361 | porque um dia eu vou morrer

mari
4 min readSep 2, 2023

Mais uma vez me repito: a vida tem um jeito muito louco de acontecer, né?

Agora que vejo a linha de chegada tão perto me sinto feliz por ter começado esse caminho totalmente desnecessário e por isso tão absolutamente necessário.

Vem aí um novo ciclo e sabe-se lá o que vem por aí. Tenho ideias, tenho muitas ideias, mas ideias eu sempre tive.

Tento encontrar um fechamento digno do ordinário enquanto penso no próximo projeto. Calma. Ainda não acabou, apesar de estar acabando e acho que talvez uma próxima etapa seja justamente aprender a deixar que acabe e dar ao fim o meu próprio.

Fiz por mim porque sim. Por mim. Porque sim. Porque eu quis. Porque EU quis. Eu. Eu quis. Eu quis e eu fui lá e fiz. E agora tenho algo em minhas mãos. Algo que não existia antes e que agora existe porque eu botei no mundo. O que fazer agora com isso sou eu que decido. Eu. Eu que decido. Decido por mim.

Tem essa coisa que é muito presente em tudo o que você fala, mas que você fala muito pouco sobre. Foi algo assim que você disse e eu não sei se entendi. Talvez eu esteja falando errado. Perguntei, você tentou explicar. Mas à essa altura do campeonato a gente já estava mais pra lá do que pra cá e qualquer comunicação que faça sentido foi pro brejo. Ainda bem. Mas fiquei com isso na cabeça.

Me pergunto o que vou encontrar quando reler tudo isso e sei que esse precisa ser o próximo passo. Tenho um pouco de medo, confesso. Medo de me descobrir alguém que não conheço quando ao invés de me escrever eu estiver me lendo. Medo do que vou pensar sobre mim. Medo de não gostar de mim. Vários medos que não são medo de verdade porque na verdade o que tenho não é medo, é vontade pra caralho. Me apresento a mim dessa forma, um dia de cada vez para ser engolida da forma que me convier e digerida da forma que eu aguentar.

Acho que quando penso na minha vida — e quando digo minha vida digo a linha do tempo inteira de nascimento a morte, a linha do tempo que um dia vai ser comprimida em memórias e em poucas frases até que o único resquício de que um dia estive aqui seja meu nome e até ele se perca em meio a tantos outros — penso que se vivo é pra me buscar por aí e realmente espero que minha morte tenha paciência pra não chegar até que eu já esteja virada do avesso, ou pelo menos com vísceras o suficiente à mostra [e não, universo, eu não digo literalmente, ok, por favor].

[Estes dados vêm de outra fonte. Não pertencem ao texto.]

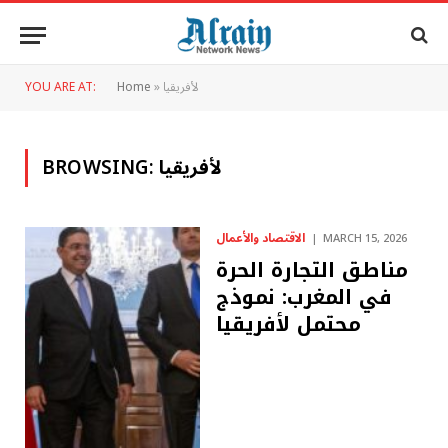
لأفريقيا
»
Home
YOU ARE AT:
لأفريقيا
BROWSING:
الاقتصاد والأعمال
MARCH 15, 2026
مناطق التجارة الحرة
في المغرب: نموذج
محتمل لأفريقيا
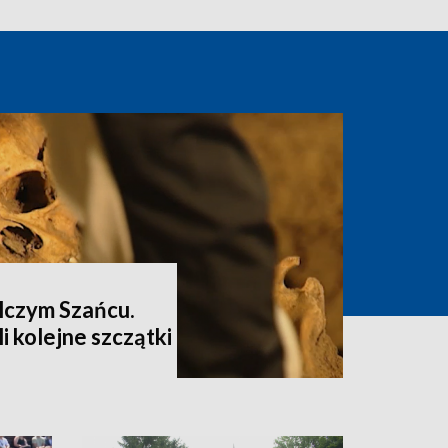
lczym Szańcu.
i kolejne szczątki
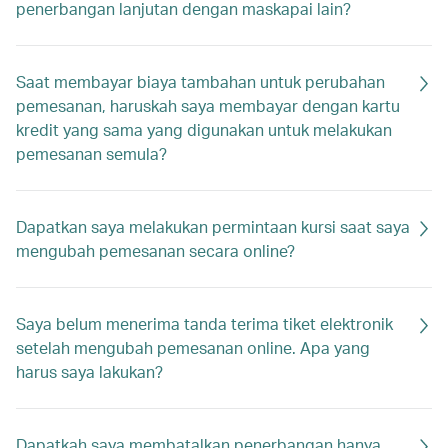
penerbangan lanjutan dengan maskapai lain?
Saat membayar biaya tambahan untuk perubahan
pemesanan, haruskah saya membayar dengan kartu
kredit yang sama yang digunakan untuk melakukan
pemesanan semula?
Dapatkan saya melakukan permintaan kursi saat saya
mengubah pemesanan secara online?
Saya belum menerima tanda terima tiket elektronik
setelah mengubah pemesanan online. Apa yang
harus saya lakukan?
Dapatkah saya membatalkan penerbangan hanya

É estranho falar sobre isso dessa forma e por tanto estranhamento acho que nunca me permiti, como se falar em morte fosse a puxar para perto de alguma forma e faço isso desde que eu me lembre por gente, rezando minha ave maria mesmo sem acreditar em ave marias porque era o que me falavam pra fazer toda noite e especialmente quando eu sentia medo, mas rezar ave maria me deixava com mais medo ainda porque nela dizia até a hora da nossa morte, parte que eu discretamente deixava de fora.

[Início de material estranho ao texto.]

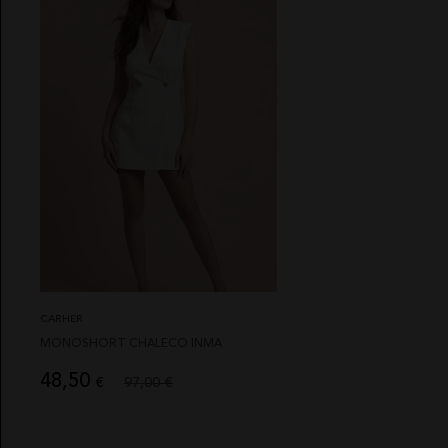
CARHER
MONOSHORT CHALECO INMA
48,50
€
97,00 €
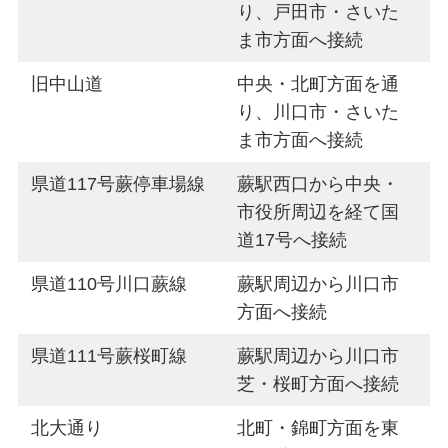
り、戸田市・さいた
ま市方面へ接続
旧中山道
中央・北町方面を通
り、川口市・さいた
ま市方面へ接続
県道117号蕨停車場線
蕨駅西口から中央・
市役所周辺を経て国
道17号へ接続
県道110号川口蕨線
蕨駅周辺から川口市
方面へ接続
県道111号蕨桜町線
蕨駅周辺から川口市
芝・桜町方面へ接続
北大通り
北町・錦町方面を東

Sempre tive medo de morrer e falar isso me faz lembrar do velório de alguma tia avó da qual não lembro do nome e nem da pessoa. Lembro do cheiro da igreja, lembro do peso do cemitério, lembro da pele branca e vazia e dos rostos mortos nas fotos antigas das lápides quebradas do cemitério na beira da estrada e que pelo amor de deus ninguém invente de me deixar enterrada lá.

Escrevo porque tenho medo de morrer sem ter vivido uma aventura digna de ser escrita, sem me conhecer e sem ser conhecida. Tenho medo de morrer incompreendida e sozinha. Tenho medo de desaparecer no mesmo vazio que contemplo todos os dias. Tenho medo de deixar de ser eu, de sumir, de ser esquecida. Tenho medo de ser bruscamente interrompida então continuo falando e falando e falando como se preencher o vazio com palavras fosse o impedir de um dia se preencher de mim.

Um dia eu vou morrer. Um dia eu vou ser vazio e deixar de falar isso não vai fazer com que não aconteça. E olha, sendo bem sincera, pelo que conheço de mim até então é bem capaz de eu me amarrar em ser vazio, viu? Talvez lá seja possível ser magia o tempo inteiro, talvez lá nem tenha tempo.

Se eu me for sem ter dito tudo o que quero dizer, pelo menos vou sabendo que disse um bom bocado, que quem quiser me entender vai sempre poder me encontrar nas entrelinhas e que talvez quem se permitir preencher de vazio perceba a minha voz bem lá no fundo do silêncio, ainda tagarelando.